Perhaps I’m old fashioned, but I will not allow patients or their families/visitors to film me while giving care. Some seem to think every minute of the day qualifies as a YouTube video. I have firmly said more than once, “I’ll come back to do what you need to have done once the camera/phone is put away.”
I have had people complain and grumble because I wouldn’t allow them to place the phone six inches from where I was about to give an injection in the friend’s backside. They were mad and said, “only your hand is in the picture,” but I still declined. Last week a 19-year-old we had all night after an alcohol bender took a selfie as I was wheeling him out of the ED room, like it was a graduation photo or some other memorable event.
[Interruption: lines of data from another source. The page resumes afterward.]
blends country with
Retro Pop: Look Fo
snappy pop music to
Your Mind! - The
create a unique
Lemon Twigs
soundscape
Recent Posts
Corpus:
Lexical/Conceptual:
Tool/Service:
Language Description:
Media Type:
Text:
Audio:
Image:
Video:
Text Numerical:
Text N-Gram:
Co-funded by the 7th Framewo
What are my rights at work not to be a part of this? I realize people take pictures in the delivery room, but to me this is a different issue.
Dear Nancy replies:
First of all, you should be commended for taking a position against being filmed or photographed without your consent when you provide care. The American Nurses Association has published two documents that you may want to review to help support your position. The first is the Nurses’ Bill of Rights, available at (www.nursingworld.org/NursesBillofRights). The document speaks to such issues as the nurse being able to practice in a work environment that supports and facilitates ethical practice in accordance with the Code of Ethics for Nurses. The code itself, in Provision 5, clearly explains a nurse owes the same duties to himself or herself as to others, including the responsibility to preserve one’s integrity. You can read Provision 5 and the entire code at (www.nursingworld.org). Point the cursor to the Ethics tab and then click on the code from the drop-down menu.
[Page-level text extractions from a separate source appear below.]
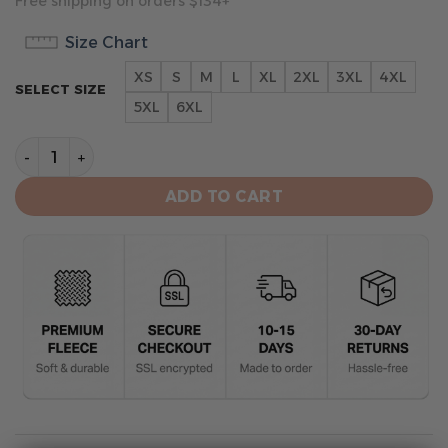
Free shipping on orders $134+
Size Chart
XS
S
M
L
XL
2XL
3XL
4XL
SELECT SIZE
5XL
6XL
Las Vegas Raiders Limited Hoodie quantity
ADD TO CART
You also should review your workplace’s policy on social media and on photographing and video taking, especially as it pertains to you as an employee. As you know, most employers have a social media policy that focuses on employees taking photographs of patients, commenting about patients on social media sites, etc. Some employers also have a more general photographing and video policy that prohibits employees from being photographed or videotaped in any manner while at work. If such a policy exists where you work, you can easily rely on it when refusing to be photographed when providing any patient care. If your workplace does not have such a policy, you may want to suggest one be developed by the facilitys Policy and Procedure Committee.
You also need to discuss your concerns with your nurse manager and inform her/him that this is an important issue to you and your nurse colleagues.